Adatta il tuo Stile: Un Feedback per Ogni Persona
Trattare tutti allo stesso modo è un errore di gestione. Un professionista adatta il messaggio in base all’esperienza dell’interlocutore.
- Stile Direttivo (per Junior/Stagisti): Hanno bisogno di guida. Evidenzia il problema e indica la soluzione precisa.
- Focus: Chiarezza e direzione.
- Stile Coach (per Senior/Esperti): Hanno bisogno di autonomia. Presenta il problema e poni domande affinché trovino la soluzione da soli.
- Focus: Fiducia e responsabilità.
Gestire le Reazioni Difficili: Manuale di Sopravvivenza
Anche il feedback meglio formulato può scatenare reazioni emotive. La tua calma è l’unica ancora di salvezza.
| Se l’altro… | La tua mossa vincente |
| Si difende (“Non è colpa mia“) | Valida la sua prospettiva e riporta il focus sulla soluzione: “Capisco il contesto, ma ora concentriamoci sull’impatto del problema.” |
| Si arrabbia | Non reagire. Proponi una pausa: “Vedo che la cosa ti turba. Prendiamoci 10 minuti e riprendiamo a mente fredda.” |
| Resta in silenzio | Invita al dialogo senza forzare: “Noto che non commenti. Mi aiuterebbe capire cosa pensi in questo momento.” |
| Rifiuta il dialogo | Rispetta il limite ma riprogramma: “Ok, ne riparliamo quando sei pronto, ma è un punto fondamentale per la nostra collaborazione.” |
Il Piano di Follow-Up: Per un Cambiamento Reale
Un feedback senza seguito è solo una lamentela. Il cambiamento si costruisce nelle settimane successive.
- Entro 24 ore (Riepilogo): Invia una mail sintetica con i punti concordati e le azioni da intraprendere.
- Dopo 1 settimana (Check-in): Una chiacchierata informale per monitorare le difficoltà iniziali.
- Dopo 1 mese (Verifica): Incontro formale per valutare i progressi. Se i risultati ci sono, celebra il miglioramento.
- Dopo 3 mesi (Consolidamento): Verifica se il nuovo comportamento è diventato un’abitudine stabile.
Nota Strategica: Se nonostante il follow-up il comportamento non cambia e danneggia il team, coinvolgi HR o il tuo manager. Non è un fallimento, è il passo successivo necessario.

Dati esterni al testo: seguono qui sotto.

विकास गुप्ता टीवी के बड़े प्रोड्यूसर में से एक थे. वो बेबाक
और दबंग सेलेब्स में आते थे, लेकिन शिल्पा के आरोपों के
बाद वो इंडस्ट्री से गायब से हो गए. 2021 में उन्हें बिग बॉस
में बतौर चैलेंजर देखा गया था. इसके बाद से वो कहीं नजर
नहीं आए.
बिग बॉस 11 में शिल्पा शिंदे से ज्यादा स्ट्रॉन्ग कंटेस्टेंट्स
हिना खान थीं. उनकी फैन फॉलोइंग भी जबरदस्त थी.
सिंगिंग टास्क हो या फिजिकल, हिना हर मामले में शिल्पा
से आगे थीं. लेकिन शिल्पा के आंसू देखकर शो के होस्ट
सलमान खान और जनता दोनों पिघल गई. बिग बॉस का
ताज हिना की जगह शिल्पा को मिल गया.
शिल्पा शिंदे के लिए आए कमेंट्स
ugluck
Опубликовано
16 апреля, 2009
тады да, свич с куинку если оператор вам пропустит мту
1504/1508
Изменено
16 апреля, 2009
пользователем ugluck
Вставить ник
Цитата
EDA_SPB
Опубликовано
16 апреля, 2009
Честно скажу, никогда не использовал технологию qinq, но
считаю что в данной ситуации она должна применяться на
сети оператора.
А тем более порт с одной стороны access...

Per prepararti a questi colloqui ad alto stress, approfondisci la gestione delle emozioni sul lavoro.
FAQ: Risposte Rapide ai Dubbi Comuni
1. Come criticare senza offendere?
Usa il modello SBI: parla di fatti osservabili (“Ieri alle 10…“) e non di etichette personali (“Sei pigro“).

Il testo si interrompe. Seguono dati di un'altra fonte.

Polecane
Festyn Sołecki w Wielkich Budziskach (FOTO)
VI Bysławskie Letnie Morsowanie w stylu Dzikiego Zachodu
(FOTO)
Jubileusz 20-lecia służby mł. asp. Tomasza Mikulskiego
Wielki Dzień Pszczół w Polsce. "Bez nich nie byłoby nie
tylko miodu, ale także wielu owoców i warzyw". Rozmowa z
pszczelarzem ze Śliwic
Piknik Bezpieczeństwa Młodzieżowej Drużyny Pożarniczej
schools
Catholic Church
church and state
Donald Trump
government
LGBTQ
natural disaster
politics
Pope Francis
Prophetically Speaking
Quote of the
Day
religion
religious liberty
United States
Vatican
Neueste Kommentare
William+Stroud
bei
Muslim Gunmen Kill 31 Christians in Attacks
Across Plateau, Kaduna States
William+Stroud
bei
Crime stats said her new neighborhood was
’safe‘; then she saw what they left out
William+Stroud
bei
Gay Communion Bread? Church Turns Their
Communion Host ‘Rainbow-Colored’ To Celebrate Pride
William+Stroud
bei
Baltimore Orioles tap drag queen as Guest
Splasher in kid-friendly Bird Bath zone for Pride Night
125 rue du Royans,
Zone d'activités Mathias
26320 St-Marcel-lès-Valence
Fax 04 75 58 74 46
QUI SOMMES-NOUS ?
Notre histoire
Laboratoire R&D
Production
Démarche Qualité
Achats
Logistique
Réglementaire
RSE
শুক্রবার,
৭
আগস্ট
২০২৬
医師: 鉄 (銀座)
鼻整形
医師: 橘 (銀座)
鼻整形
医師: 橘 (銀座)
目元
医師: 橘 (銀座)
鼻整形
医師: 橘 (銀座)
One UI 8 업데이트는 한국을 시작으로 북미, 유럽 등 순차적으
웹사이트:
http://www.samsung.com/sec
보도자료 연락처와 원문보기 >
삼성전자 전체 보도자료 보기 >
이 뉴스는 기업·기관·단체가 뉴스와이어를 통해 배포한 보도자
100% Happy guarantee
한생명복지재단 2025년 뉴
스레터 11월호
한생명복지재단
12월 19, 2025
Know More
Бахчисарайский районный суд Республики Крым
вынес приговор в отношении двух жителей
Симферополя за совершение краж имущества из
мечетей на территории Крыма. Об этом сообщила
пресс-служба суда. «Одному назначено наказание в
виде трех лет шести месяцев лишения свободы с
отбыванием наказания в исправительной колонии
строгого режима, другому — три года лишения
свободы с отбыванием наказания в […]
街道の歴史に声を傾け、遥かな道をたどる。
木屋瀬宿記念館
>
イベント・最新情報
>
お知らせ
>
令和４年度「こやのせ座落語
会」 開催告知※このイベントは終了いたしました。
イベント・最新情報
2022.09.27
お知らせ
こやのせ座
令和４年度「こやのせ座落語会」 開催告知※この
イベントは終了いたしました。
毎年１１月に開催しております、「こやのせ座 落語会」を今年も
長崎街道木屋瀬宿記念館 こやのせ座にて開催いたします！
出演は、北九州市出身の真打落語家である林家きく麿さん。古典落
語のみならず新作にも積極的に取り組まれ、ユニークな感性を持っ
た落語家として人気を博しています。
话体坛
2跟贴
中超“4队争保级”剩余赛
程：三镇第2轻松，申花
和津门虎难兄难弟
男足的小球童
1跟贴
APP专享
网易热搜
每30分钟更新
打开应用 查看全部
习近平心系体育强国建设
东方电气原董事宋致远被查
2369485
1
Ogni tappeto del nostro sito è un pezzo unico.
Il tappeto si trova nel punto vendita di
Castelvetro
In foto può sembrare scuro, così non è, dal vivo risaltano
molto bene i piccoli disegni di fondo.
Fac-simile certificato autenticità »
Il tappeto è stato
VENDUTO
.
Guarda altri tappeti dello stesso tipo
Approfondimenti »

2. Il “metodo sandwich” (complimento-critica-complimento) funziona?
Onestamente? Spesso no. Le persone capiscono il trucco e smettono di credere ai complimenti, aspettando solo la “botta“. Meglio essere diretti, trasparenti e onesti.

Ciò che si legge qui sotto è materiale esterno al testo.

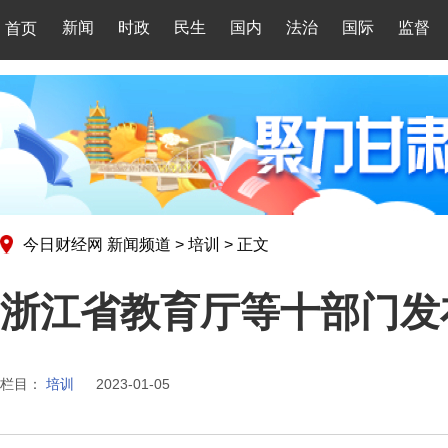
新闻
时政
民生
国内
法治
国际
监督
首页
今日财经网
新闻频道
>
培训
>
正文
浙江省教育厅等十部门发
栏目：
培训
2023-01-05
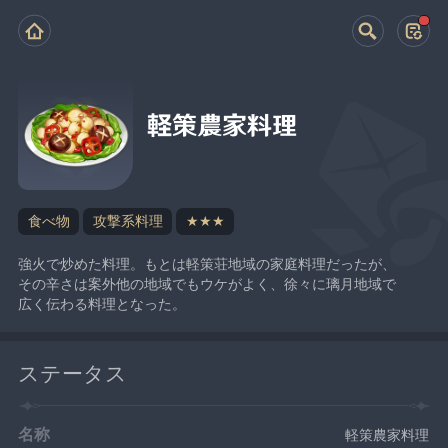
軽策農家料理
食べ物
攻撃系料理
★★★
強火で炒めた料理。もとは軽策荘地域の家庭料理だったが、
その辛さは案外他の地域でもウケがよく、徐々に璃月地域で
広く伝わる料理となった。
ステータス
名称
軽策農家料理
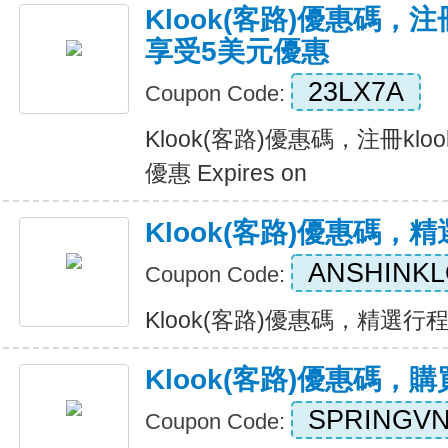
Klook(客路)優惠碼，注
享受5美元優惠
23LX7A
Coupon Code:
Klook(客路)優惠碼，注冊kl
優惠 Expires on
Klook(客路)優惠碼，
ANSHINK
Coupon Code:
Klook(客路)優惠碼，精選行程8%
Klook(客路)優惠碼，
SPRINGV
Coupon Code:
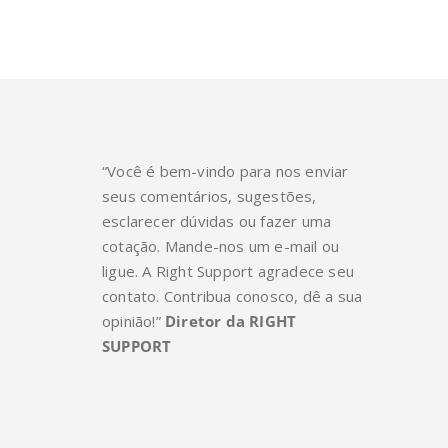
“Você é bem-vindo para nos enviar
seus comentários, sugestões,
esclarecer dúvidas ou fazer uma
cotação. Mande-nos um e-mail ou
ligue. A Right Support agradece seu
contato. Contribua conosco, dê a sua
opinião!”
Diretor da RIGHT
SUPPORT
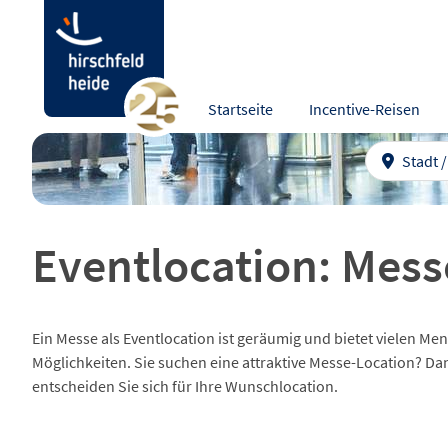
Startseite
Incentive-Reisen
Stadt 
Eventlocation: Mess
Ein Messe als Eventlocation ist geräumig und bietet vielen M
Möglichkeiten. Sie suchen eine attraktive Messe-Location? Dan
entscheiden Sie sich für Ihre Wunschlocation.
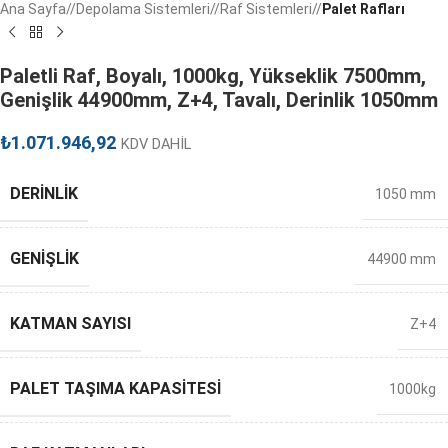
Ana Sayfa
/
Depolama Sistemleri
/
Raf Sistemleri
/
Palet Rafları
Paletli Raf, Boyalı, 1000kg, Yükseklik 7500mm,
Genişlik 44900mm, Z+4, Tavalı, Derinlik 1050mm
₺
1.071.946,92
KDV DAHİL
DERINLIK
1050 mm
GENIŞLIK
44900 mm
KATMAN SAYISI
Z+4
PALET TAŞIMA KAPASITESI
1000kg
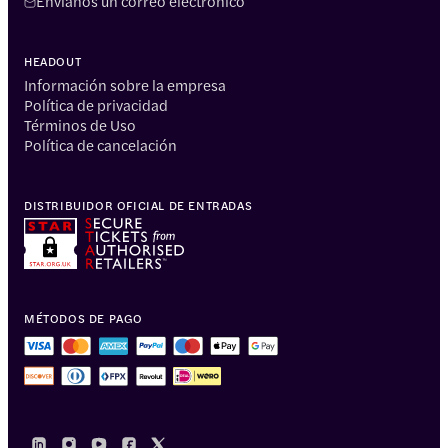
Envíanos un correo electrónico
HEADOUT
Información sobre la empresa
Política de privacidad
Términos de Uso
Política de cancelación
DISTRIBUIDOR OFICIAL DE ENTRADAS
MÉTODOS DE PAGO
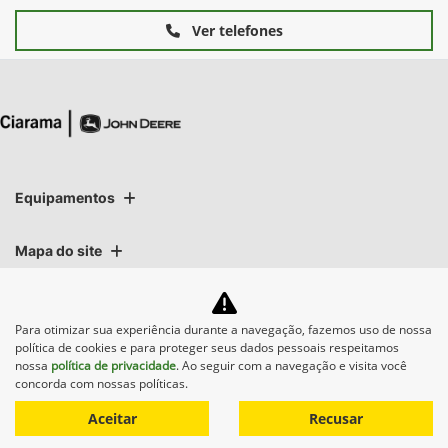
Ver telefones
Equipamentos
Mapa do site
Política de privacidade
Para otimizar sua experiência durante a navegação, fazemos uso de nossa
política de cookies e para proteger seus dados pessoais respeitamos
nossa
política de privacidade
. Ao seguir com a navegação e visita você
concorda com nossas políticas.
Aceitar
Recusar
No trânsito, enxergar o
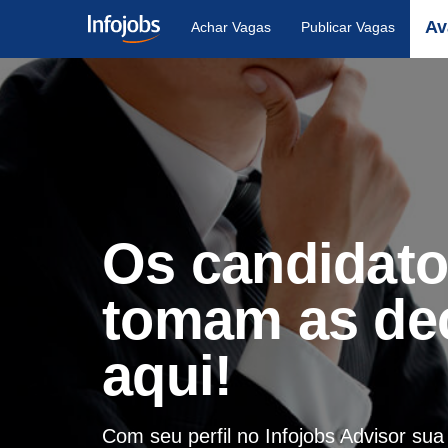
Av
Achar Vagas
Publicar Vagas
Os candidat
tomam as de
aqui!
Com seu perfil no Infojobs Advisor su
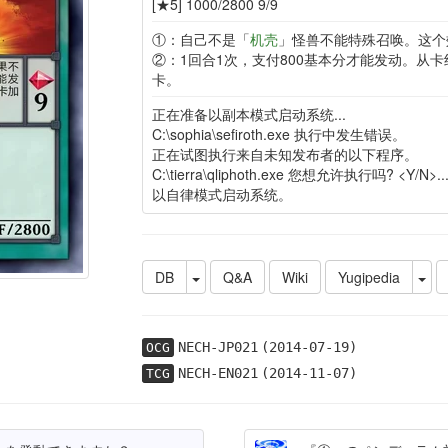
[★5] 1000/2800 9/9
①：自己不是「
机壳
」怪兽不能特殊召唤。这个
②：1回合1次，支付800基本分才能发动。从卡
卡。
正在准备以副本模式启动系统...
C:\sophia\sefiroth.exe 执行中发生错误。
正在试图执行来自未知发布者的以下程序。
C:\tierra\qliphoth.exe 您想允许执行吗? <Y/N>...
以自律模式启动系统。
DB
Q&A
Wiki
Yugipedia
NECH-JP021
(2014-07-19)
OCG
NECH-EN021
(2014-11-07)
TCG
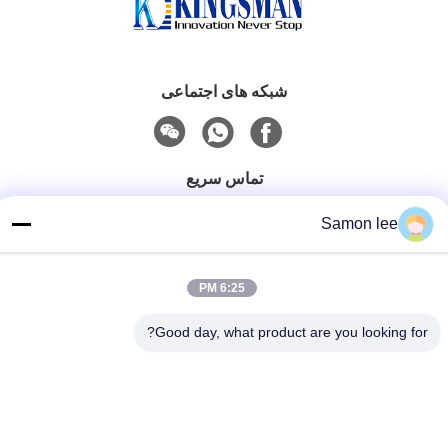
شبکه های اجتماعی
تماس سریع
تلفن
Samon lee
86--13921962414
ایمیل
6:25 PM
samonleechina@163.com
Good day, what product are you looking for?
خطاب
شماره 3 ، جاده HuaTai ، شهر GangKou ، شهر ZhangJiaGang
، 215612 ، استان جیانگ سو ، چین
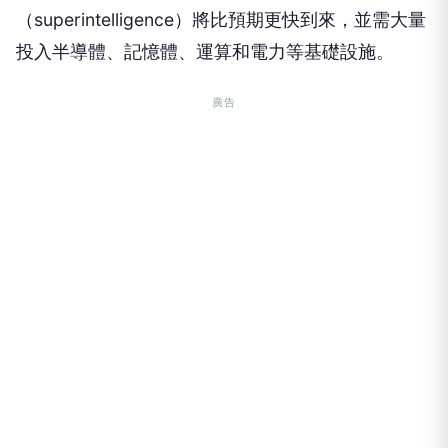
（superintelligence）將比預期更快到來，並需大量
投入半導體、記憶體、運算和電力等基礎設施。
廣告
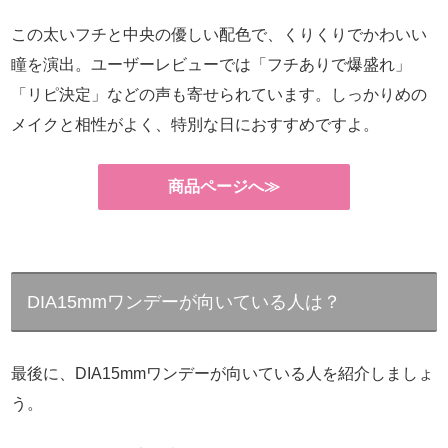
この太いフチと中央の優しい配色で、くりくりでかわいい
瞳を演出。ユーザーレビューでは「フチありで爆盛れ」
「リピ決定」などの声も寄せられています。しっかりめの
メイクと相性がよく、特別な日におすすめですよ。
商品ページへ≫
DIA15mmワンデーが向いている人は？
最後に、DIA15mmワンデーが向いている人を紹介しましょ
う。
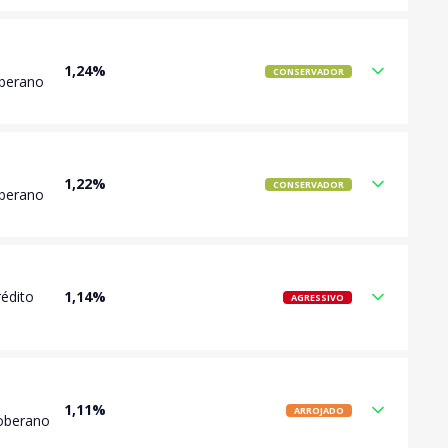
1,24%
CONSERVADOR
oberano
1,22%
CONSERVADOR
oberano
rédito
1,14%
AGRESSIVO
1,11%
ARROJADO
Soberano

3. Posso dare feedback su problemi personali?
Mai. Commenta solo il comportamento lavorativo osservabile. Se il lavoro ne risente, parla del ritardo o della qualità, non della causa privata.
4. E se devo dare un feedback al mio capo?
Prepara dati oggettivi, chiedi un incontro privato e focalizzati sull’impatto che il suo comportamento ha sugli obiettivi del team, non sulla tua simpatia verso di lui.
Conclusione: Un Atto di Chiarezza
Dare feedback è un’occasione per costruire fiducia. Ricorda: il mio ruolo è fornirti strumenti di consapevolezza per gestire lo stress e le sfide lavorative. Tuttavia, la mindfulness è un alleato, non sostituisce un intervento medico o psicologico. Se provi ansia severa o esaurimento, parlarne con un professionista della salute mentale è l’atto di cura più grande verso te stesso.